By writing tests, I can keep the bugs in check and I can make sure that they stay dead.

[EDIT] Some links with info where I got my numbers:

• http://www.fastcompany.com/magazine/06/writestuff.html
• http://www.zdnetasia.com/news/hardware/0,39042972,38005284,00.htm
• http://lwn.net/Articles/115530/
• http://www.joelonsoftware.com/items/2007/01/02.html

Answer 14

Here is a single comparison point (I would be interested to see others): a quick bug query tells me that in my developer job this past year I fixed 107 bugs, and assuming there's a rough correspondence between what I fixed and what I originally authored, that's maybe about 25 bugs created per three months.

As people have said, there are many confounds to finding a reasonable/meaningful interepretation of this data (how severe are the bugs, what kind of system/product do you work on, ...), but I'd be interested to see five or ten other people contribute their own "real world data" just to try to average out some anecdotal evidence.

Answer 15

Its hard to say how many bugs is a lot. I think metrics involving X bugs per Y lines of code are as flawed as any metric using lines of code (eg: measuring productivity).

My observation is that developers and users/business people have very different views of what bugs mean. For a developer, every bug found and fixed increases the developer's confidence in the code, since you can see that it is getting more robust. For a user, every bug found (even if fixed) decreases their confidence.

It reminds me a little of my undergrad software engineering course dealing with testing: a successful test is not one which passes but one which fails, since it has successfully detected a bug, and will thus lead to an improvement. In a similar way successful code is not successful because no bugs were found, but because the bugs were found and fixed. If few/no bugs are found in a piece of software I would simply assume it has not been adequately tested yet.

Answer 16

Some people would rather not publicise when they find bugs in their own code especially for start-ups with no bug tracking.

I personally consider it a positive behaviour for developers to find as many bugs in their software as possible. Of course I am talking about professional and competent developers - it is not use leaving bugs in their to earn brownie points in this way. But if I get 1 bug for the same amount of code that another developer unearths 10 bugs, I would not look down in this developer especially if we are considering "big" projects

Answer 17

If others perceive your code as being buggy then it is too buggy. Perception is more important than reality. It doesn't matter if you only had 1 bug. To be perceived as buggy (even if it was only 1 bug) that would mean you created some fairly visible bugs.

Like someone else suggested, we can't really tell for your situation if 10 bugs is too many because we would need to know the type of bugs. I would suggest that you look at the types of bugs you are creating to see if there are any similarities. Did you not understand the requirements? Were there many off by one errors? Logic errors? etc... Then evaluate whether these are bugs that you should have caught. If so, figure out a way to not inject those types of bugs next time.

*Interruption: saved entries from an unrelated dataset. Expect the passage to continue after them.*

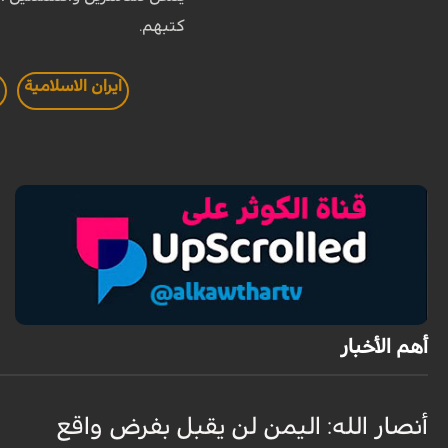
كتبهم.
ايران الاسلامية
ا
أهم الأخبار
أنصار الله: اليمن لن يقبل بفرض واقع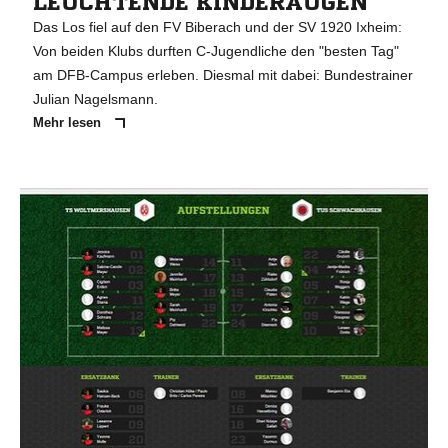
LEUCHTENDE KINDERAUGEN
Das Los fiel auf den FV Biberach und der SV 1920 Ixheim:
Von beiden Klubs durften C-Jugendliche den "besten Tag"
am DFB-Campus erleben. Diesmal mit dabei: Bundestrainer
Julian Nagelsmann.
Mehr lesen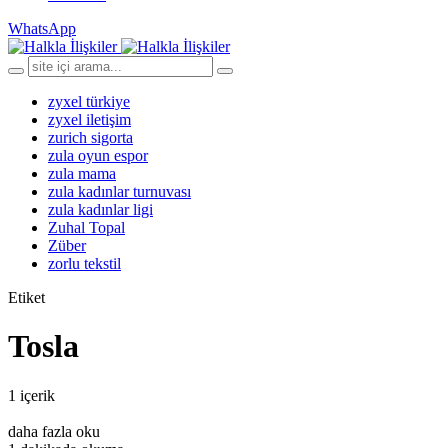
WhatsApp
zyxel türkiye
zyxel iletişim
zurich sigorta
zula oyun espor
zula mama
zula kadınlar turnuvası
zula kadınlar ligi
Zuhal Topal
Züber
zorlu tekstil
Etiket
Tosla
1 içerik
daha fazla oku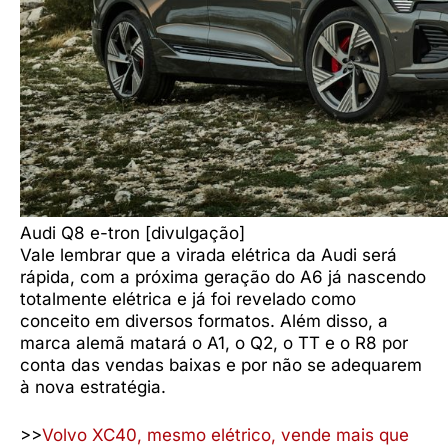
Audi Q8 e-tron [divulgação]
Vale lembrar que a virada elétrica da Audi será
rápida, com a próxima geração do A6 já nascendo
totalmente elétrica e já foi revelado como
conceito em diversos formatos. Além disso, a
marca alemã matará o A1, o Q2, o TT e o R8 por
conta das vendas baixas e por não se adequarem
à nova estratégia.
>>
Volvo XC40, mesmo elétrico, vende mais que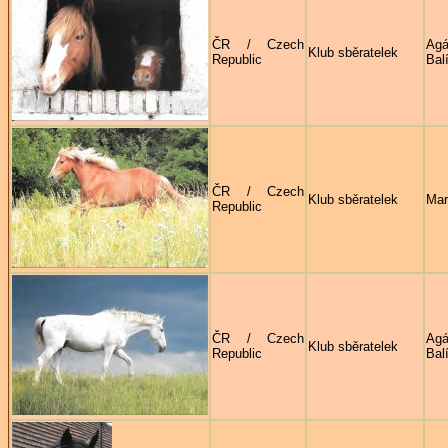
ČR / Czech
Agá
Klub sběratelek
Republic
Bal
ČR / Czech
Klub sběratelek
Mar
Republic
ČR / Czech
Agá
Klub sběratelek
Republic
Bal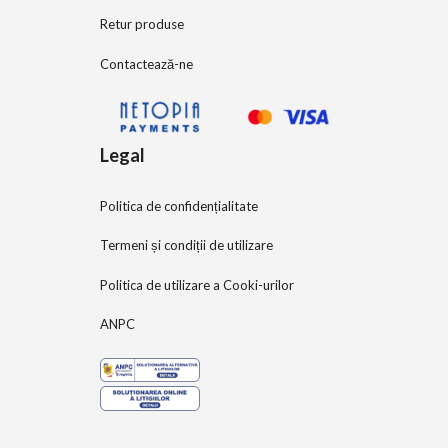
Retur produse
Contactează-ne
Legal
Politica de confidențialitate
Termeni și condiții de utilizare
Politica de utilizare a Cooki-urilor
ANPC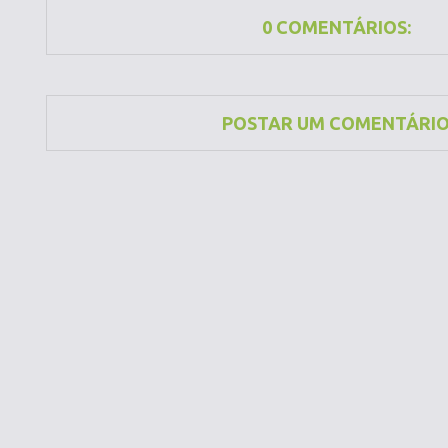
0 COMENTÁRIOS:
POSTAR UM COMENTÁRI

Logic/Math/Processing errors are almost always cases that you should have caught. Requirements and interface errors are more understandable as words mean different things to different people no matter how detailed you write them down. However, if you understood what the requirement meant and still had the bug then that requirement error is not understandable.

Someone pointed out that 3 or 4 errors per kSLOC is average, that seems high too me, but I've been on projects that were worse (so maybe it is not). However, those same projects did not have very good developers either. IMO, if it is not an obscure error or a misinterpretation then the bug should not be in the code. If it is then you aren't doing your job properly. So maybe 10 is too many, maybe not, it depends on the types of errors you are creating.

Answer 18

The quantity of bugs is less important than the length of time it takes to detect them. The longer it takes to identify a bug the more expensive it will be to track down and fix, and the more likely it will be that the fix for that bug might break something else. Test early and Test often (TEATO?) is the best approach.